As you probably know,
… California is having what is probably the worst fire season in the past few centuries. It’s bad enough that I check the local Air Quality Index before I go outside to do anything active. When the AQI get above 125, it definitely smells smoky, and above 150, you’ll see small white ashes drifting down out of the heavy, scary, deep gray sky.
While it’s easy to get the news about the fires, and easy to find information about the CURRENT extent of the fires, it’s a little harder to find a kind of time-lapse of fire growth over the past several days.

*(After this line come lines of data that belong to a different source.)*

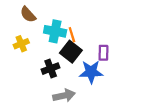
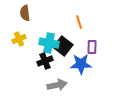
brown semicircle: (28, 14) -> (25, 13), turned 35
cyan cross: (55, 31) -> (49, 43), moved
orange line: (72, 35) -> (79, 22), moved

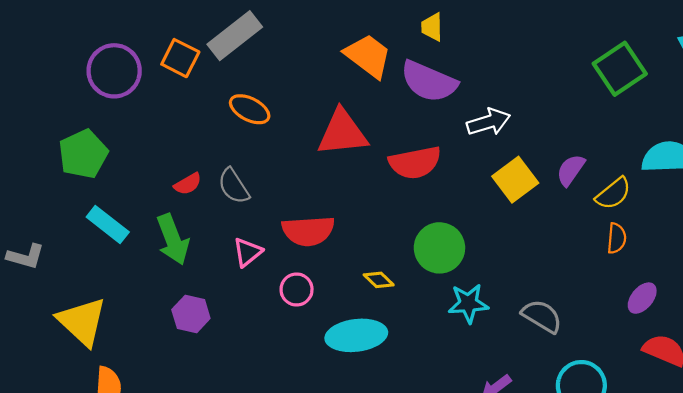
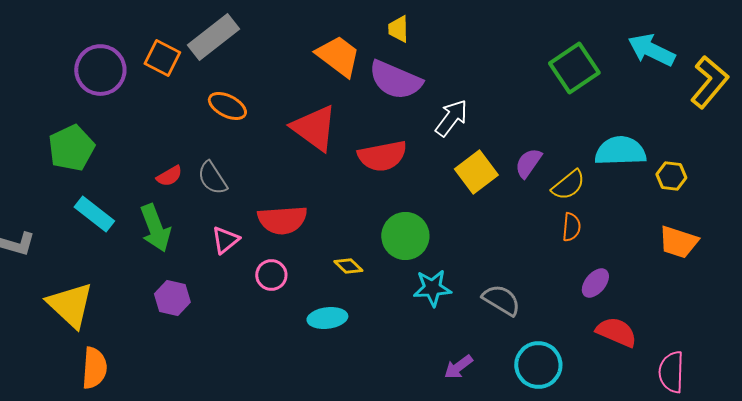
white arrow: (489, 122) -> (451, 118), turned -36
red triangle: (342, 133) -> (314, 128), turned 42
cyan ellipse: (356, 335) -> (327, 318), size x0.7

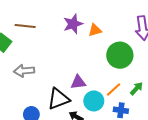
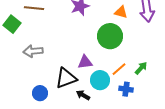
orange triangle: (95, 30) -> (121, 12), moved, turned 32
green circle: (120, 55) -> (110, 36), moved

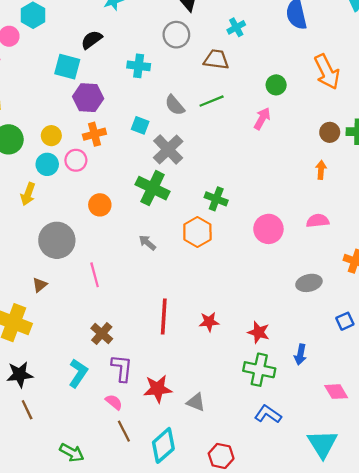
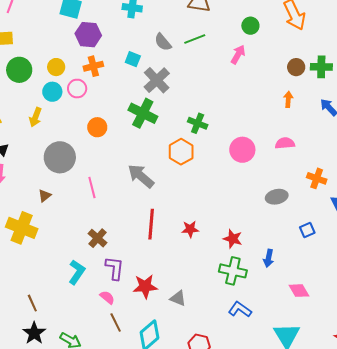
gray arrow: (147, 243) -> (141, 176), moved, size x1.8
black star: (20, 374) -> (34, 333), moved, turned -30

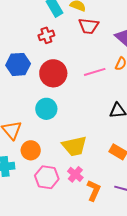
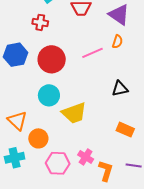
red cross: (46, 35) -> (40, 22), turned 35
yellow trapezoid: (74, 146) -> (74, 113), moved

Here’s an image of the current fire map from ARCGIS:
The current state of the wildfires in the Bay Area. I’m in Palo Alto, at the X marked near the bottom of the Bay on the west side. |
But there’s no easy way to see what the fire was like 7 days ago. Of course, I can take a screenshot every day and construct a time-lapse image of the fires. (I should have started on Day 1!) That way I can see their rate of growth, their direction of growth, and spread.
But it’s not trivial to find such an animated map. Can you help me with this week’s SRS Challenge and locate one for us?

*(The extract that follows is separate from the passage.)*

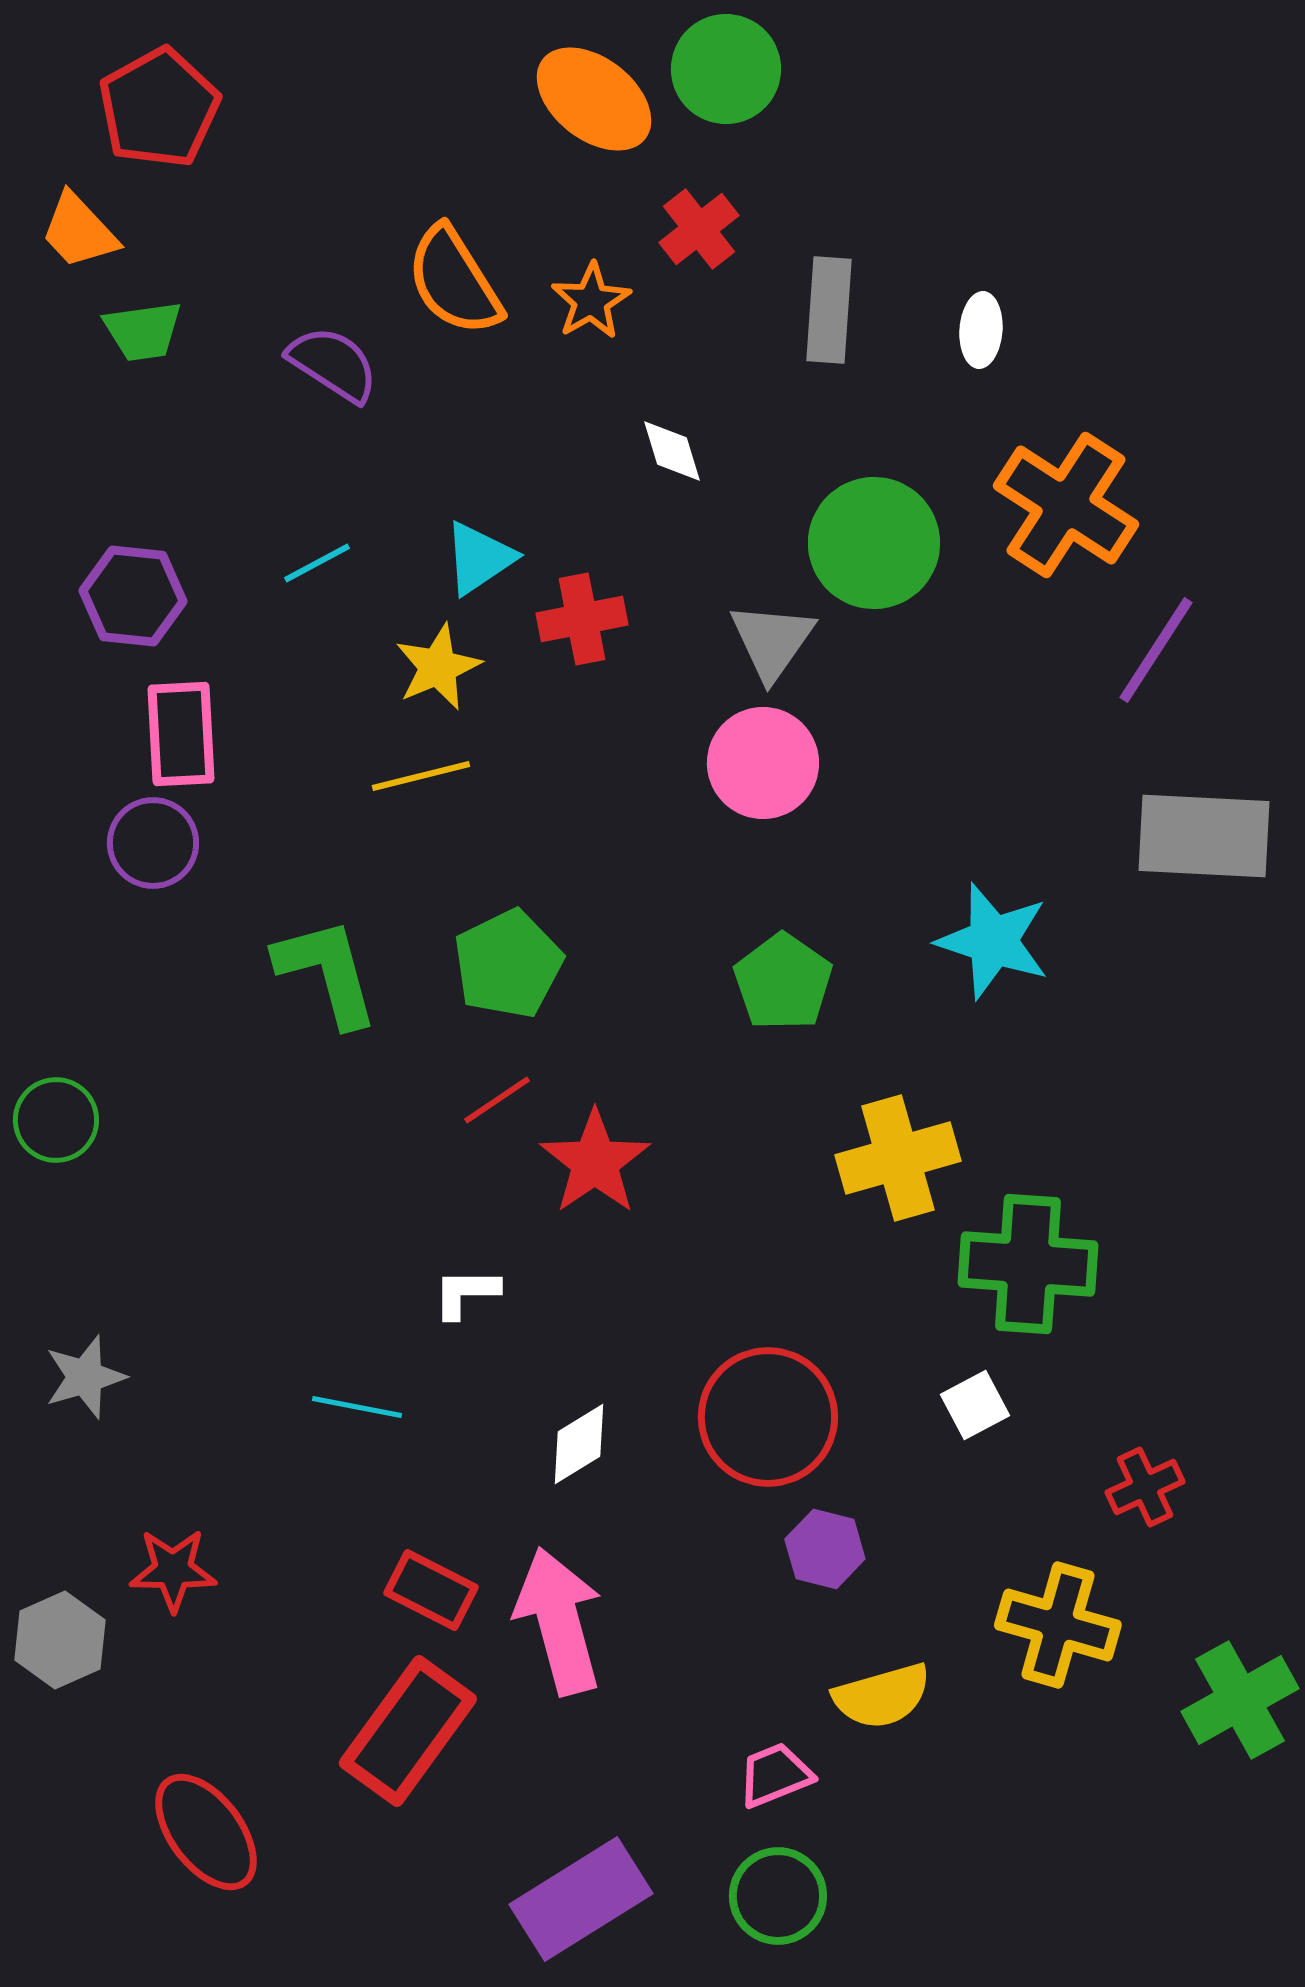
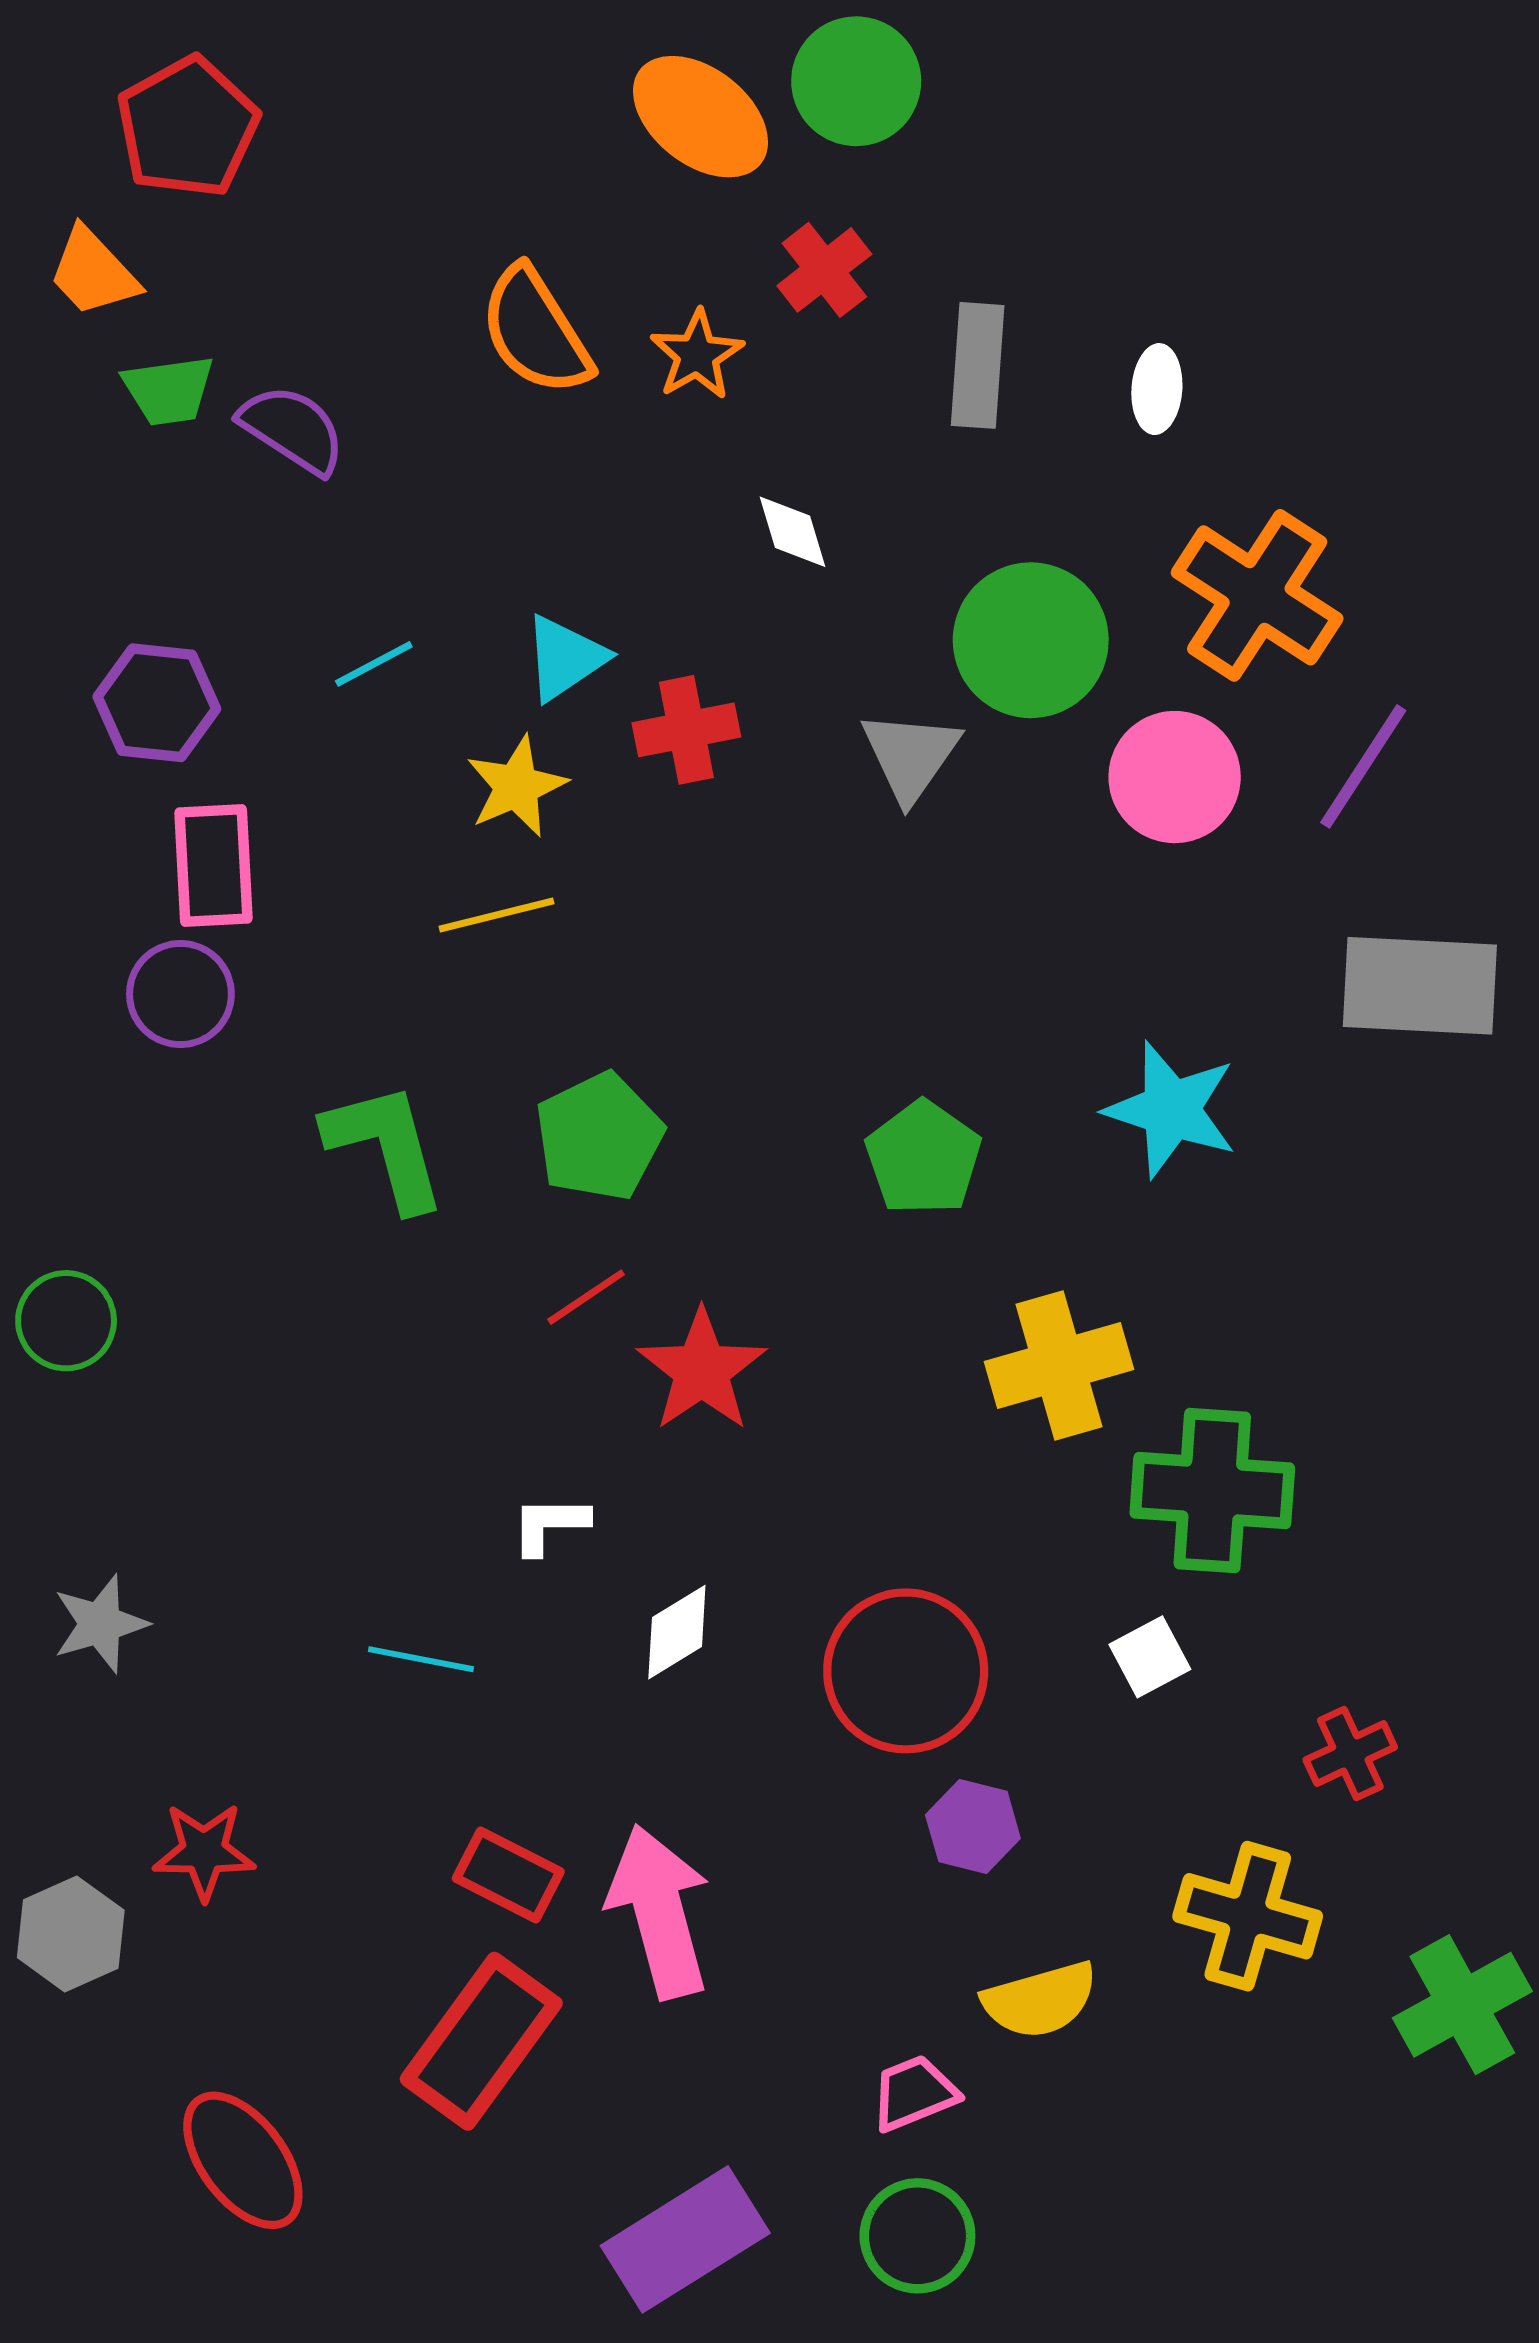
purple semicircle: (333, 364) -> (292, 429), moved
pink circle: (763, 763) -> (1175, 777), moved
white diamond: (579, 1444) -> (677, 1632), moved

1. Can you find a time-lapse map of the growth of the current fires in the San Francisco Bay Area? (Roughly, the area shown in the map above.) Ideally, the animated map should go back to around August 16, 2020, the date the CZU Lightning Fire Complex was started by a sudden flurry of lightning strikes.
As always, let us know HOW you found the animated map? What strategies did you use to find it?
For the record, I have not yet found such a map. We might have to make it on our own.
Search on! (And stay healthy. I now have two reasons to wear a good mask.)